Are you wondering what I accomplished on my 25-hour Sunday? Well, I raked leaves, and then noticed, about an hour later, while I was obsessing about the election, that it maybe would have made more sense to climb the tree and pluck the remaining leaves from the branches, because the green of the grass was already covered again by the brownish orange leaves of the big maple tree in my front yard. Actually, I sort of knew that was going to happen, but I needed an excuse to be outside doing something on a nice fall day, and now if Mother Nature has any more of them I'll have the same excuse again.
About the election obsessing: my favorite website these days is FiveThirtyEight, which provides a percentage estimate of how each race in House and Senate will turn out. Here are the most recent numbers representing the fractional chance the Democratic candidate wins the US Senate race in the named state:
Florida--------5/7
Indiana--------5/7
Missouri-------4/7
Nevada--------5/9
Arizona--------3/5
That in the world according to Nate Silver &c the Democratic candidate is at least a modest favorite in each of these purple to red states is cause for nervous delight. If the Democrat were to prevail in all of them, the Blue Team would likely be only an upset away--Tennessee? Texas?--from winning a majority in the Senate, and their chances of winning a House majority are in the range of 7-in-8 (FiveThirtyEight's estimate, again). But, assuming I remember my lessons from Probability and Statistics, the chance the Democrats run the table in those races is the product of the five fractions, and
5/7 x 5/7 x 4/7 x 5/9 x 3/5 < 0.1.
In other words, just under a 1-in-10 chance. But that's if the outcomes are independent of each other. Most likely they aren't. It often happens that "something's in the air"--up the butt of the electorate--so that all or almost all of the close ones break in the same direction, either Democratic or Republican. There are signs that if that's the case they are more apt to break toward the Dems. For example, a Quinnipiac poll released this morning showed both Andrew Gillum and Bill Nelson ahead by high single digits in their Florida races for governor and senate, respectively. Most other polling had shown them ahead but by just a point or two, three at the most--all well within the poll's margin of error. So in one big state--possible movement toward the Dems detected on Election Eve. Also, the 7-in-8 chance of Democrats winning the House is as high as FiveThirtyEight has pegged it through the entire campaign season.

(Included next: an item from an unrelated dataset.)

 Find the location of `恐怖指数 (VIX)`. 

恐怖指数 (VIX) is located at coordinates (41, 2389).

On the other hand, if the toss-ups break heavily toward the Republicans, they would gain a few seats in the Senate and have a shot at holding the House as well. Trump would then in 2019 push the accelerator to the floor, possibly put out a contract on the life of Ruth Bader Ginsburg.
This is what I mean about obsessing.
My TV crush, former Republican Nicolle Wallace, said on MSNBC last night that the turnout war is all about love and hate. You need a reason to vote, and loving your candidate or hating the other side's are the best motivators. You need one of the two, and she indicated that Democrats were poised to win on account of having both. We hate Trump, yes. But the Democrats also have a lot of really good candidates, many of them running neck-and-neck against a Republican in unfriendly territory. Wallace didn't have time to name them, but I imagine she's thinking, at a minimum, of Beto O'Rourke, Stacey Abrams (the African American woman in an apparent dead heat with the Republican in Georgia's gubernatorial race), and the aforementioned Gillum, who in a debate with his Trumpean opponent landed possibly the season's heaviest body blow (see video above). It was only two years ago that pundits were wailing about the Democrats' lack of a bench and generalized geriatric malaise--Hillary, Bernie, Joe Biden &c. I think that problem suddenly cured itself.

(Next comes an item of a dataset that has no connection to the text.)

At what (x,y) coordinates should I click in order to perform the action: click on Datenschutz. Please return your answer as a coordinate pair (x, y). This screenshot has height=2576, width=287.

FiveThirtyEight has a guide to watching election returns--what to look for early and late--here. I'll be looking, too, at the top-of-the-ticket races in Florida, Ohio, Pennsylvania, Michigan, and Wisconsin. These were the five states that fueled Trump's electoral college win, and by chance it happens that each of them has both a US Senate race and a governor's race this year--ten statewide contests in the battlegrounds that two years ago put Trump in the White House. Of course I don't know what's going to happen, but if anyone wants to bet that the Republicans win half or more of those races, I'm in for as much as you want to be.